In deciding upon adding the additional psychologists, Ochman said that the psychologists’ day is filled up with contractural obligations that they need to provide to students.
“We were finding a whole other group of students that were looking for services, and in need of services, that the psychologist wasn’t able to [provide] because of time in the day,” she said.
She added that under the state constitution and educational law, “we need to meet the students where they are, when they show up on our doorsteps each day. We were finding students that needed a psychologist to be able to access their learning.”
Ochman said that at the end of the day, when the Board of Education looked at all the options, “the only one that really served students — in instances of elementary students in crisis that went anywhere from being able to enter a school building to being suicidal” —is the additional psychologists.
“We really felt that we needed to meet those needs,” she added.
Cost of SROs
At a recent Operations Planning Committee meeting, Planning & Zoning Chairman John Sini brought up the idea of having the cost of the school resources officers (SROs) go onto the Board of Education budget, rather than the town budget.
In response, Town Administrator Kate Buch said, “you can’t extrapolate out from the dispatchers a direct cost to the Board of Education.”
According to First Selectman Jayme Stevenson, while the SROs wouldn’t exist if it weren’t for the need to have them in the schools, “those SROs need to remain police personnel funded and supported by the town budget.”
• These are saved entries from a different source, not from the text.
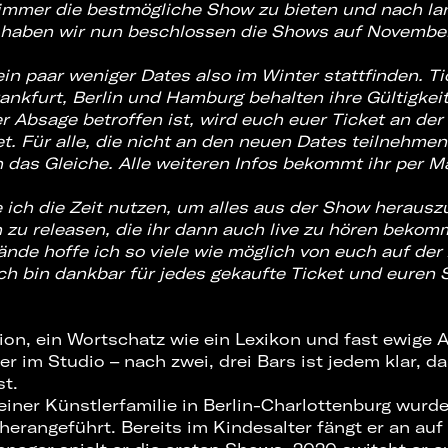
 immer die bestmögliche Show zu bieten und nach l
haben wir nun beschlossen die Shows auf Novembe
ein paar weniger Dates also im Winter stattfinden. T
rankfurt, Berlin und Hamburg behalten ihre Gültigkeit
er Absage betroffen ist, wird euch euer Ticket an de
et. Für alle, die nicht an den neuen Dates teilnehmen
 das Gleiche. Alle weiteren Infos bekommt ihr per Ma
 ich die Zeit nutzen, um alles aus der Show herausz
 zu releasen, die ihr dann auch live zu hören bekom
ände hoffe ich so viele wie möglich von euch auf de
Ich bin dankbar für jedes gekaufte Ticket und euren 
sion, ein Wortschatz wie ein Lexikon und fast ewige 
er im Studio – nach zwei, drei Bars ist jedem klar, 
t.
iner Künstlerfamilie in Berlin-Charlottenburg wur
 herangeführt. Bereits im Kindesalter fängt er an auf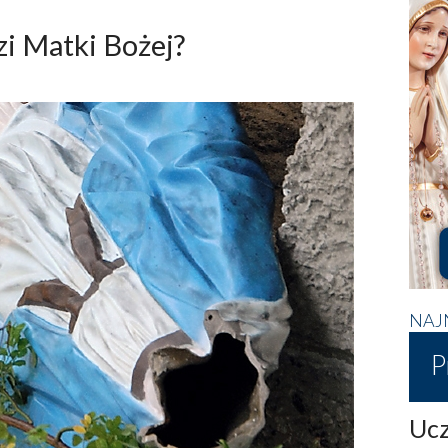
zi Matki Bożej?
NAJ
P
Ucz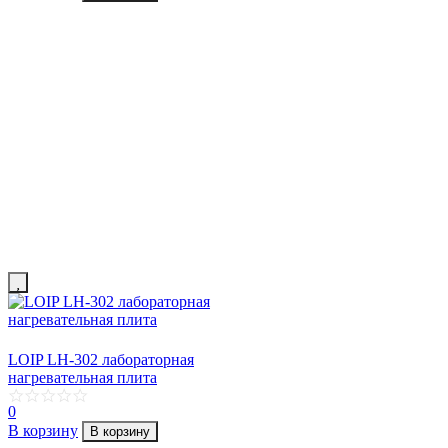
LOIP LH-302 лабораторная
нагревательная плита
0
В корзину
В корзину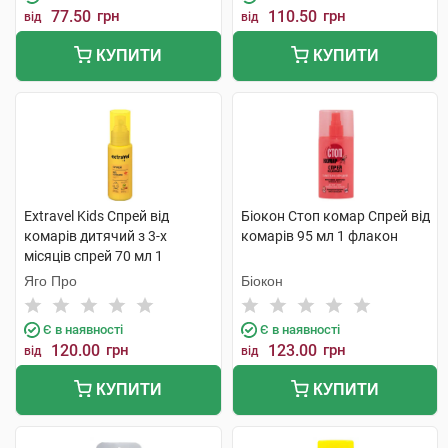
77.50
грн
110.50
грн
від
від
КУПИТИ
КУПИТИ
Extravel Kids Спрей від
Біокон Стоп комар Спрей від
комарів дитячий з 3-х
комарів 95 мл 1 флакон
місяців спрей 70 мл 1
флакон
Яго Про
Біокон
Є в наявності
Є в наявності
120.00
грн
123.00
грн
від
від
КУПИТИ
КУПИТИ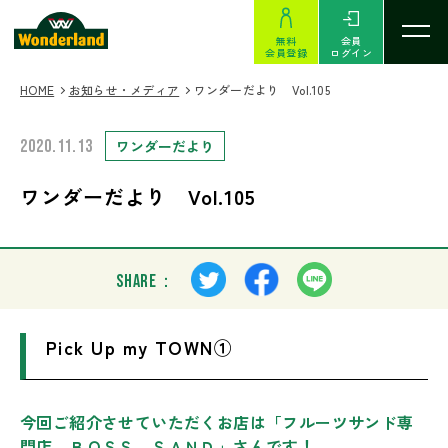
無料
会員
会員登録
ログイン
HOME
お知らせ・メディア
ワンダーだより Vol.105
2020.11.13
ワンダーだより
ワンダーだより Vol.105
SHARE：
Pick Up my TOWN①
今回ご紹介させていただくお店は「フルーツサンド専
門店 ＢＯＳＳ ＳＡＮＤ」さんです！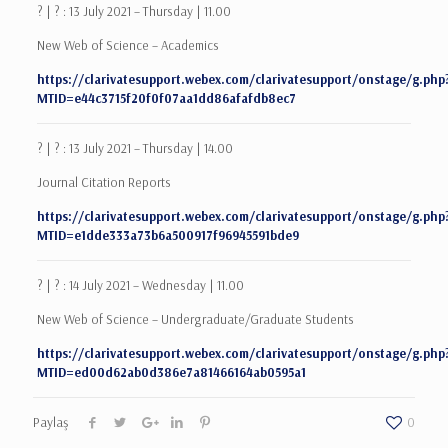
? | ? : 13 July 2021 – Thursday | 11.00
New Web of Science – Academics
https://clarivatesupport.webex.com/clarivatesupport/onstage/g.php
MTID=e44c3715f20f0f07aa1dd86afafdb8ec7
? | ? : 13 July 2021 – Thursday | 14.00
Journal Citation Reports
https://clarivatesupport.webex.com/clarivatesupport/onstage/g.php
MTID=e1dde333a73b6a500917f96945591bde9
? | ? : 14 July 2021 – Wednesday | 11.00
New Web of Science – Undergraduate/Graduate Students
https://clarivatesupport.webex.com/clarivatesupport/onstage/g.php
MTID=ed00d62ab0d386e7a81466164ab0595a1
Paylaş
0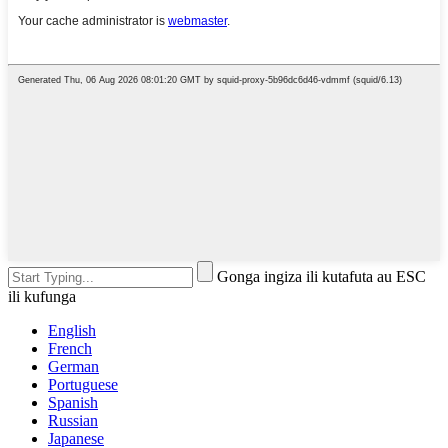
Gonga ingiza ili kutafuta au ESC
ili kufunga
English
French
German
Portuguese
Spanish
Russian
Japanese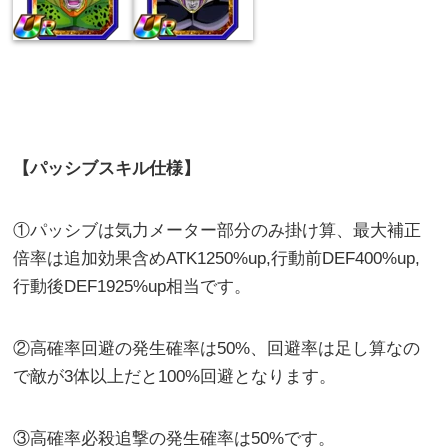
【パッシブスキル仕様】
①パッシブは気力メーター部分のみ掛け算、最大補正
倍率は追加効果含めATK1250%up,行動前DEF400%up,
行動後DEF1925%up相当です。
②高確率回避の発生確率は50%、回避率は足し算なの
で敵が3体以上だと100%回避となります。
③高確率必殺追撃の発生確率は50%です。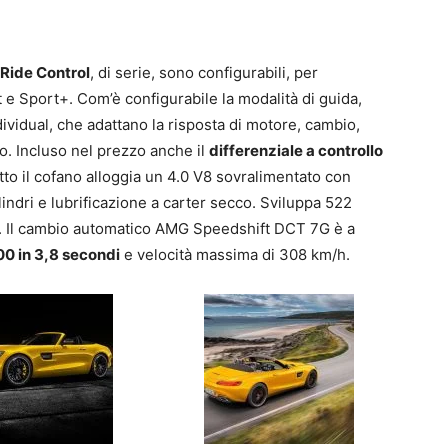
Ride Control
, di serie, sono configurabili, per
 e Sport+. Com’è configurabile la modalità di guida,
dividual, che adattano la risposta di motore, cambio,
o. Incluso nel prezzo anche il
differenziale a controllo
tto il cofano alloggia un 4.0 V8 sovralimentato con
ndri e lubrificazione a carter secco. Sviluppa 522
a. Il cambio automatico AMG Speedshift DCT 7G è a
00 in 3,8 secondi
e velocità massima di 308 km/h.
She said this is because they are officers who are available for routine police business “during the school day, after the school day, in the summer time, and so we bear the cost.”
She added, however, that “in the spirit of the season,” “our SROs certainly should be looked at as shared service between the Board of Ed and the town.”
Ochman, though, didn’t seem to support the idea. “The combination of the school and town budget goes to the taxpayer,” she said, adding she isn’t sure she wants to separate this cost out.
“It would go against the shared collaborative nature of this particular service,” Ochman said.
In creating the budget, Ochman said the Board of Education “is giving budgets year over year that are predictable, that keep cost savings in mind, and we try to do that as much as we can,” Ochman said.
She added that the Board of Education is “far more conservative now than we had been in the past. Anything that didn’t affect the educational needs of our children, we really looked to pull back on, and I think that we’ve done it.”
In regard to next steps, the Board of Finance will submit questions to the Board of Education in writing, followed by board or superintendent meetings as necessary.